House Narrowly Passes Stopgap Spending Bill, But Shutdown Threat Remains
Continuing resolution to keep agencies open through Feb. 16 will face a tougher vote in the Senate.
The House approved 230-197 on Thursday night a measure that would keep the government open for one month, although the bill’s fate in the Senate remains uncertain.
For much of the day, it was an open question whether an effort to avert a government shutdown when current funding expires Friday night would have enough votes to emerge from the House. But the House Freedom Caucus negotiated with House Speaker Paul Ryan, R-Wis., and President Trump, and provided its support for the measure in exchange for a vote on increasing military spending caps.
“[Ryan] put forth a few things for our caucus to consider that would actually be beneficial to the military and the focus on military needs going forward,” said Freedom Caucus Chairman Mark Meadows, R-N.C., before the vote. “[Our] military cannot be held hostage any longer by a Congress that continues to have 60-vote cloture rules in the Senate.”
Congress has until midnight Friday to approve a spending package, or federal agencies will shut down. The House continuing resolution would fund the government until Feb. 16, and it would provide a six-year reauthorization of the Children’s Health Insurance Program.

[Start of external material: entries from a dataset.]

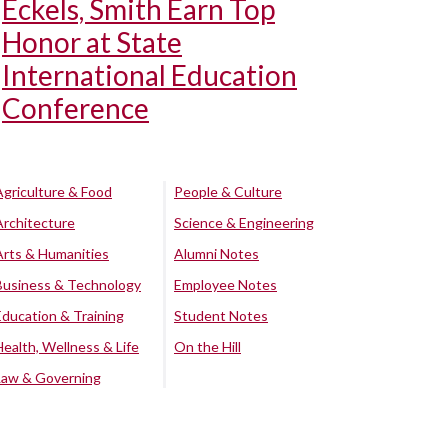
Eckels, Smith Earn Top
Honor at State
International Education
Conference
Agriculture & Food
People & Culture
Architecture
Science & Engineering
Arts & Humanities
Alumni Notes
Business & Technology
Employee Notes
Education & Training
Student Notes
Health, Wellness & Life
On the Hill
Law & Governing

But Democrats opposed the measure, noting that programs like community health centers, which many CHIP enrollees use, remain unfunded, and demanded a vote on codifying protections for undocumented immigrants brought to the United States as children as outlined in the Deferred Action for Childhood Arrivals program, which is slated to expire March 5.
“We need an omnibus [spending package] that recognizes the full complement of our needs,” said House Minority Leader Nancy Pelosi, D-Calif. “This measure does not address the opioid epidemic. We need additional funding for our veterans over and above whatever it was last year . . . It doesn’t protect the Dreamers.”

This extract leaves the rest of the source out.